Minuto più minuto meno, i distacchi di Gerbi erano autentiche voragini, le scavava pazientemente per mesi prima della corsa ricorrendo ai mille sapientissimi espedienti, alle cento trappole degne di un maresciallo napoleonico.
«In ogni gara ne studiavo una nuova, sempre per trovare che il nemico non seguisse con tanta facilità la mia ruota. Un giro di Lombardia… vi descrivo il primo che c’è ancora sulla storia del libro delle mie venture, dove li ho fatti rientrare tutti nella ferrovia, nella ferrovia tramviaria che si trova tra Lodi e Crema, li ho fatti rientrar dentro. Poi ho trovato il punto strategico di uscire e sono caduti quasi tutti perché prima di fare la corsa io sapevo già tutto quello che succedeva. Perché il percorso io lo facevo una volta, due, tre, dieci magari. Il giro di Lombardia quella volta lì l’ho fatto 27 o 28 mattine di fila: tutte le mattine il giro di Lombardia. Venivo alla conoscenza che sapevo quante pietre c’era, tutti i casellanti, l’orario dei treni, l’età che avevano i casellanti, la maniera se passava il diretto o l’omnibus. Giocavo su tutte le mie buone capacità che avevo, perché potessi fare tutto il percorso da solo».
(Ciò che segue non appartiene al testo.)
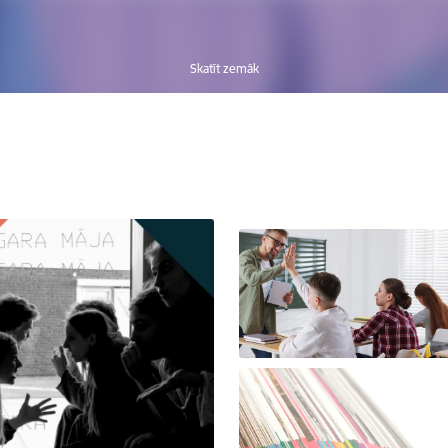
Skatīt zemāk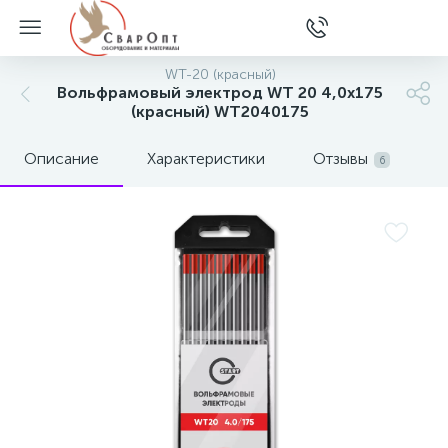
WT-20 (красный)
Вольфрамовый электрод WT 20 4,0х175
(красный) WT2040175
Описание
Характеристики
Отзывы
6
E qui Giovanni Gerbi ci fece comprendere che l’intervista era finita. Pochi giorni dopo il Diavolo Rosso non se n’è andato per sempre. Rimane di lui, a Vecchio Giro, l’ombra di questi suoi ricordi infinitamente cari. Aveva quasi 70 anni Gerbi quando se ne andò. Da quando l’ultima volta alla soglia dei 50 aveva inforcato una bicicletta per disputare l’ultimo testardo Giro d’Italia, viveva all’ombra della sua maglia rossa, e ogni anno proprio in questi giorni, quando il primo sole di giugno scherza coi pampini dei vigneti astigiani, mi sembrava di riudire lontano il magico squillo di quella Diana che l’aveva chiamato tante volte al meraviglioso appuntamento con le strade d’Italia.